IMO the 'public opinion' - twisted and torn, then fabricated anew, by media and such - is a poor indicator to judge anything by.
as information travels, it gets distorted.
lazy labels place limits on meaning, interpretations vary by far.

since 'common' people don't see how the drug war relates to them, they assign it little importance.
if you don't know you are paying the bill, you don't care so much about the cost.

the financial numbers are staggering, and that may make it harder to swallow the whole idea that so much has been lost with so little gain.

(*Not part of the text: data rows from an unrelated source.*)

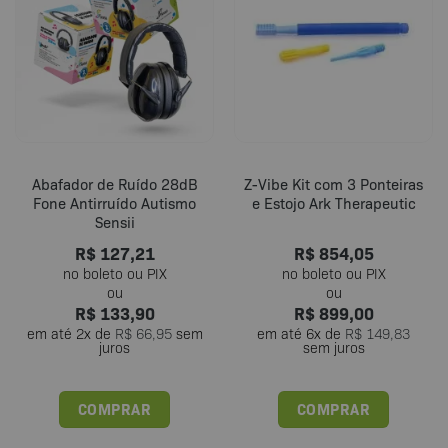
As
As
opções
opções
podem
podem
ser
ser
escolhidas
escolhidas
na
na
página
página
do
do
Abafador de Ruído 28dB
Z-Vibe Kit com 3 Ponteiras
produto
produto
Fone Antirruído Autismo
e Estojo Ark Therapeutic
Sensii
R$
127,21
R$
854,05
R$
133,90
R$
899,00
em até
2
x de
R$
66,95
sem
em até
6
x de
R$
149,83
juros
sem juros
COMPRAR
COMPRAR
Este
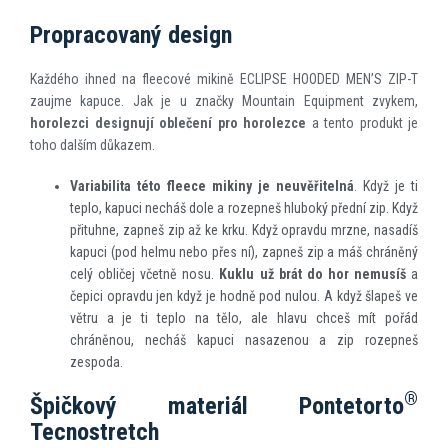
Propracovaný design
Každého ihned na fleecové mikině ECLIPSE HOODED MEN’S ZIP-T
zaujme kapuce. Jak je u značky Mountain Equipment zvykem,
horolezci designují oblečení pro horolezce
a tento produkt je
toho dalším důkazem.
Variabilita této fleece mikiny je neuvěřitelná
. Když je ti
teplo, kapuci necháš dole a rozepneš hluboký přední zip. Když
přituhne, zapneš zip až ke krku. Když opravdu mrzne, nasadíš
kapuci (pod helmu nebo přes ní), zapneš zip a máš chráněný
celý obličej včetně nosu.
Kuklu už brát do hor nemusíš
a
čepici opravdu jen když je hodně pod nulou. A když šlapeš ve
větru a je ti teplo na tělo, ale hlavu chceš mít pořád
chráněnou, necháš kapuci nasazenou a zip rozepneš
zespoda.
®
Špičkový materiál Pontetorto
Tecnostretch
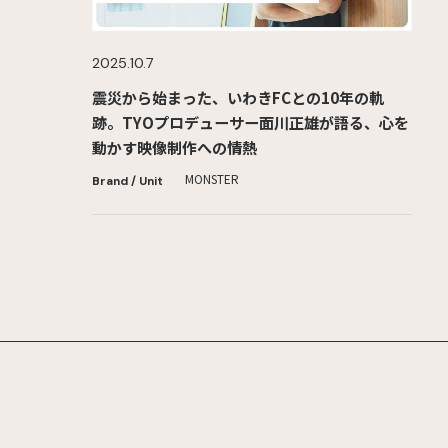
2025.10.7
震災から始まった、いわきFCとの10年の軌
跡。TYOプロデューサー面川正雄が語る、心を
動かす映像制作への情熱
MONSTER
Brand / Unit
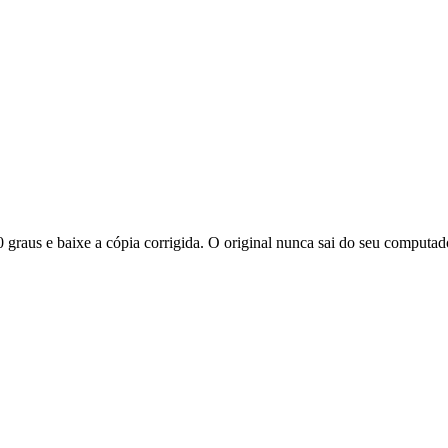
0 graus e baixe a cópia corrigida. O original nunca sai do seu comp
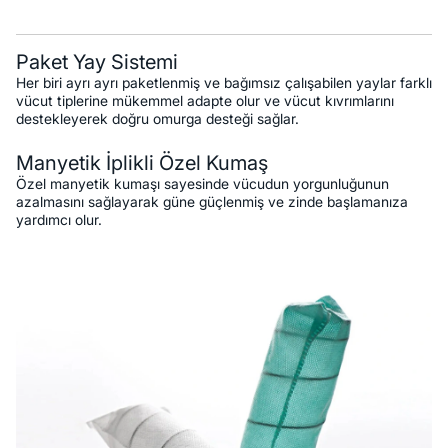
Paket Yay Sistemi
Her biri ayrı ayrı paketlenmiş ve bağımsız çalışabilen yaylar farklı
vücut tiplerine mükemmel adapte olur ve vücut kıvrımlarını
destekleyerek doğru omurga desteği sağlar.
Manyetik İplikli Özel Kumaş
Özel manyetik kumaşı sayesinde vücudun yorgunluğunun
azalmasını sağlayarak güne güçlenmiş ve zinde başlamanıza
yardımcı olur.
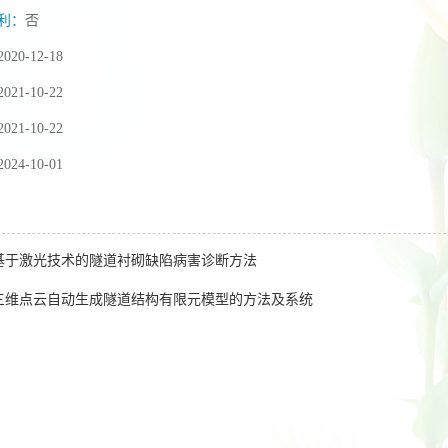
利：
否
2020-12-18
2021-10-22
2021-10-22
2024-10-01
基于激光技术的隧道衬砌缺陷病害诊断方法
三维点云自动生成隧道结构有限元模型的方法及系统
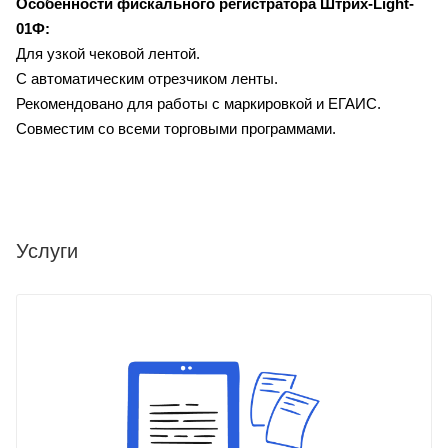
Особенности фискального регистратора
Штрих-Light-
01Ф:
Для узкой чековой лентой.
С автоматическим отрезчиком ленты.
Рекомендовано для работы с маркировкой и ЕГАИС.
Совместим со всеми торговыми программами.
Услуги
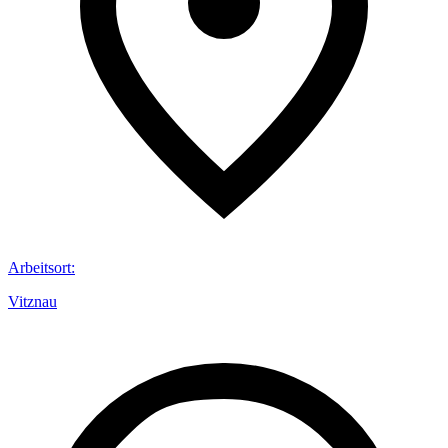
Arbeitsort
:
Vitznau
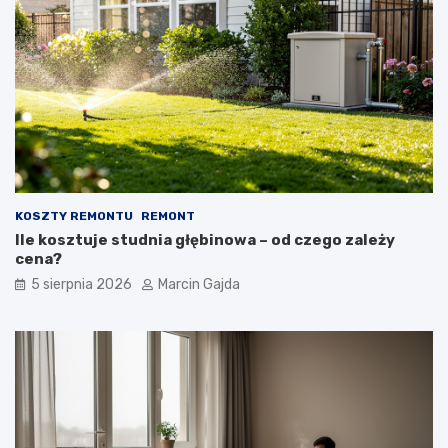
y
ł
c
o
z
d
n
z
y
i
p
e
r
ż
z
o
e
w
w
e
o
g
KOSZTY REMONTU
REMONT
d
o
Ile kosztuje studnia głębinowa – od czego zależy
n
?
cena?
i
k
5 sierpnia 2026
Marcin Gajda
d
l
a
k
u
p
u
j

to think of how much extra suffering all that waste has caused makes me cringe.
when i consider that the war has barely begun, i can't bear to think of what the future holds.


----------



## conklinwh (Dec 19, 2009)

Lot of discussion here about what the US legalizing all or some drugs, i.e. marijuana, might have on Mexico. Basic thoughts are that higher ups in most cartels probably OK or might move to Central America as they have established worldwide channels.
Questions are the Zetas and lower rung people in the other cartels. The Zetas, as your article points out, are really a different animal in that without established drug channels, they very much focused on extortion and kidnapping. This would probably be expanded. 
As to the lower level cartel members, the thought is that its unlikely that they will become grocery store baggers so increased street crime a real possibility.
Net is that it will take something like US legalization to change the direction of violence but that in itself will have issues to be addressed.


----------



## edgeee (Jun 21, 2012)

*Is "Hit-Teen" story legit?*

Sinaloa is making the news, with the 16 year-old assassin, so i wonder what to believe.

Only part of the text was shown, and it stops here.